Foreign vs Native DA

An Exploration into the depths of Data Availability

Shoutout to Noah Citron @ncitron.eth for our continual discussions— I love you dearly. And @EulerLagrange for helping me noodle on non-attributable DA. If you like what you read, I'm active on Farcaster @vinny.

Ethereum’s successful Dencun update in March and the recent launch of EigenLab’s data availability solution, EigenDA, has brought data availability (DA) back into the spotlight. Dencun introduced EIP4844, Ethereum’s first major leap towards a rollup-centric future that introduced data blobs. Blobs provide a dedicated space for rollup data; rather than being stored as calldata, and by having a separate data availability space for layer-2 projects (eg. rollups) that is not Ethereum Virtual Machine (EVM)-accessible, the blobs can be verified separately from a block. While data blobs serve as the native Ethereum DA solution, other non-native DA solutions—like EigenDA and the Celestia network—have become wildly successful. When examined more closely, however, there are important and nuanced differences between native and non-native DA that concern security, attribution, and ultimately should be reflected in price.

Why Bother with DA at all?

For a rollup to settle its state on L1, the L1 has to be convinced that the rollup executed its transactions correctly. The L1 nodes could run all of the transactions to verify that the claimed state is correct, but that would prevent any real scaling. In practice, a rollup will post state differences and transaction data to the L1 and then rely on either a fault proof or a zk (zero-knowledge) proof to convince the L1 that the state is correct.

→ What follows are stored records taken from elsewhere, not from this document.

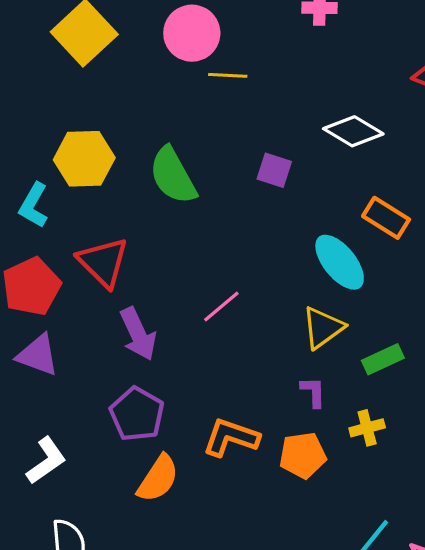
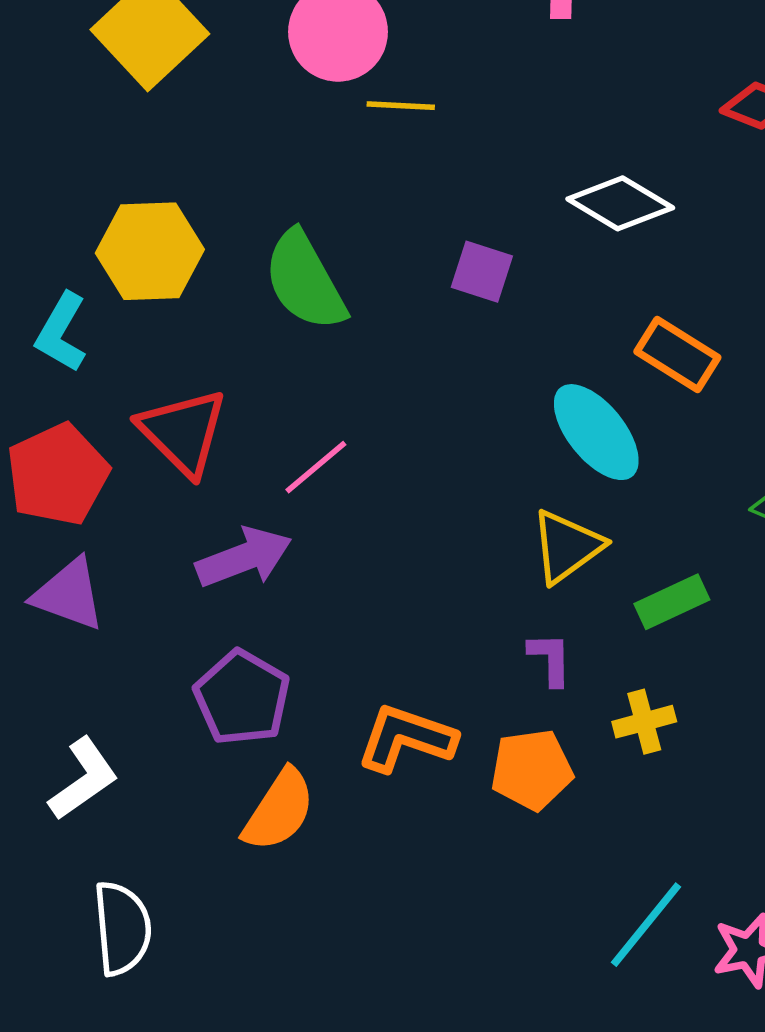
pink line: (221, 306) -> (316, 467), moved
purple arrow: (138, 334) -> (244, 558), turned -86

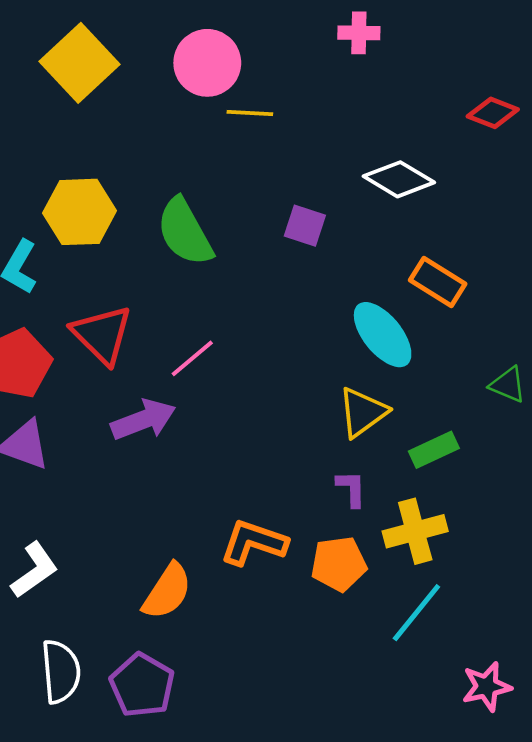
purple pentagon: (242, 698) -> (142, 685), moved
yellow cross: (644, 722) -> (415, 531), size x1.5
cyan line: (646, 925) -> (416, 613), moved

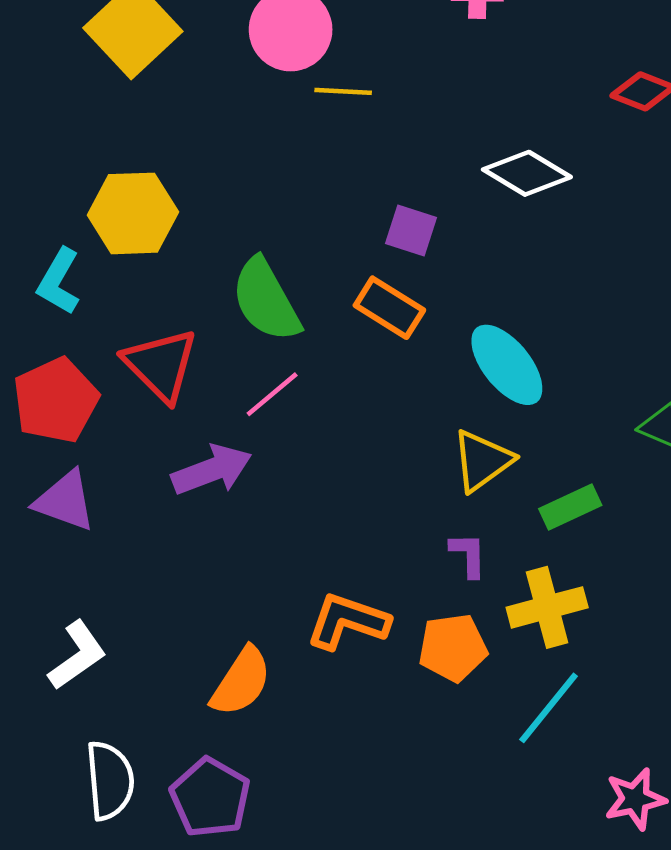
green semicircle: (185, 232) -> (266, 300), moved
orange rectangle: (438, 282) -> (389, 308), moved

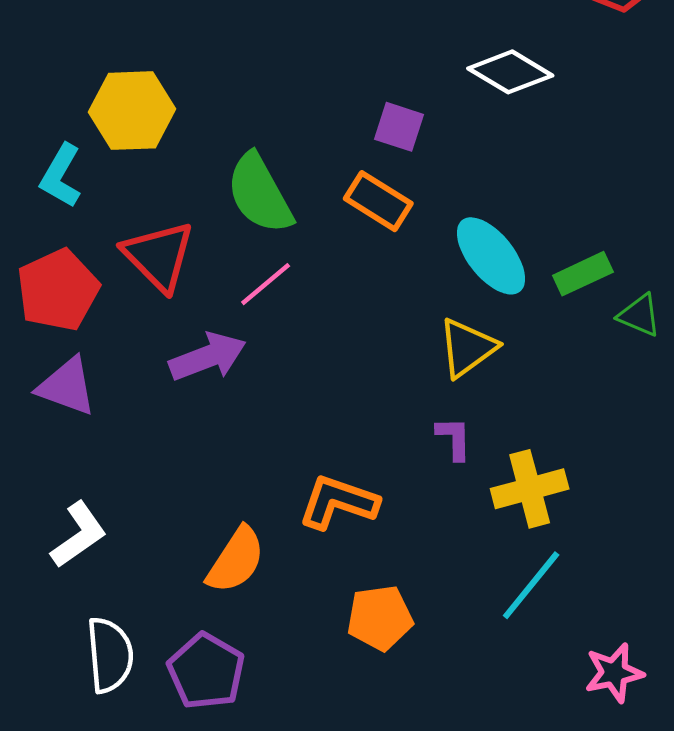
green rectangle: (570, 507) -> (583, 274), moved
orange pentagon: (453, 648) -> (380, 618), moved

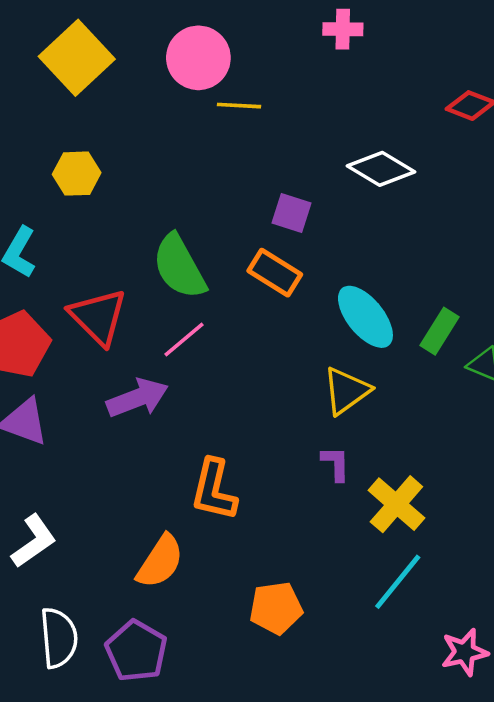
yellow hexagon: (132, 111) -> (77, 174), moved, size x0.7
green rectangle: (583, 274) -> (439, 331), turned -33
yellow cross: (530, 489) -> (396, 504), turned -34
orange L-shape: (338, 502) -> (214, 490), moved, turned -96

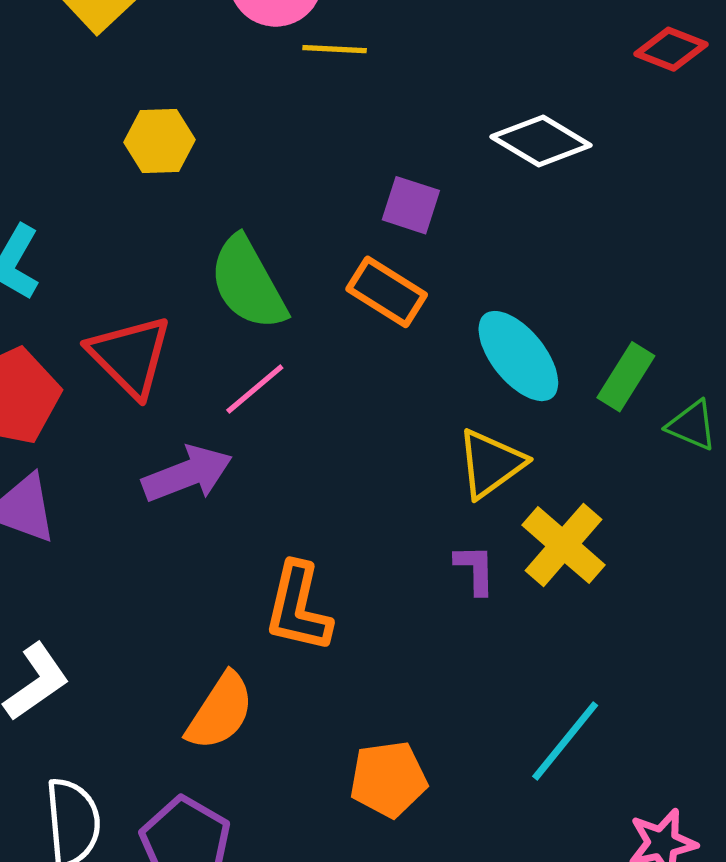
yellow hexagon: (77, 174) -> (159, 141), moved
yellow cross: (396, 504) -> (563, 545), moved

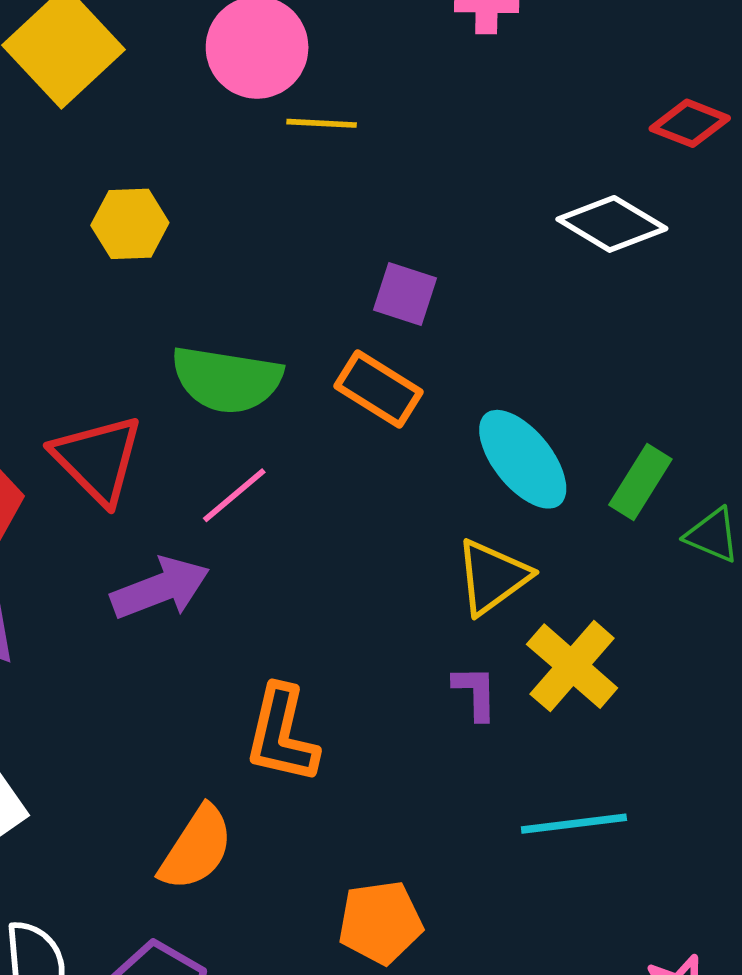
white diamond: (541, 141) -> (612, 224), moved
green semicircle: (248, 283) -> (227, 380), turned -52
cyan line: (565, 741) -> (574, 824), moved, turned 44

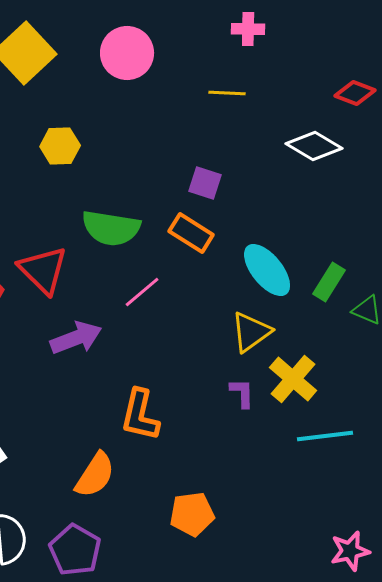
yellow line: (322, 123) -> (227, 93), moved
pink line: (234, 495) -> (142, 292), moved
cyan line: (574, 824) -> (325, 436), moved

A fault proof operates as follows—the L2 sequencer posts an updated state root along with a bond, any network participant can download the transaction data and run the transactions, and if a party (verifier) detects a mismatch between the rollup state referenced in the state root on the L1 chain then the verifier can challenge this state transition and prove its invalidity. The verifier does this by computing a machine trace, which captures the step-by-step execution of the EVM, including opcode execution, memory and storage modifications, and any other relevant state changes. The verifier and sequencer use essentially a binary search algorithm to determine where the initial disagreement lies. That step is then run on chain, and if the new state differs from the sequencer’s claim, then the sequencer’s bond is given to the verifier and the rollup state is reversed. Because of this process, fault proofs have a seven-day settlement period. Interestingly, when analyzed game theoretically, any sequencer that attempts to deceive the L1 will be caught due to the economic incentive for the verifier and the ability to rerun the transactions. Crucial to this process, however, is the universal availability of rollup transaction data. If the data is not available, no party can rerun the transactions and challenge a sequencer’s claims, allowing a sequencer to commit fraud and lie about the rollup state without reproach.

While a validity proof operates differently, data availability is still crucial. In a validity proof, the sequencer posts a zk proof that the transactions and therefore new state root have been executed correctly. A zk-validity proof is a succinct cryptographic proof that the state transition followed the rules of the system. The zero-knowledge nature of the proof indisputably proves that the transactions and the state change are valid but reveals no information about the transactions themselves. In this case, transaction data is not needed for full nodes to verify that the transactions were run correctly and compute new state roots. If the data is not made available, however, nodes on the L1 cannot open the cryptographic commitment to the state and determine account balances, which is applicable only to certain scenarios. For example, if the data is not available and the rollup operator ceases operations, rollup users would be unable to withdraw to the main chain because nodes have no way of calculating their current balance. In addition, if a malicious sequencer did any transactions, it would drastically change the state root—without the data being made available, no one can withdraw their funds.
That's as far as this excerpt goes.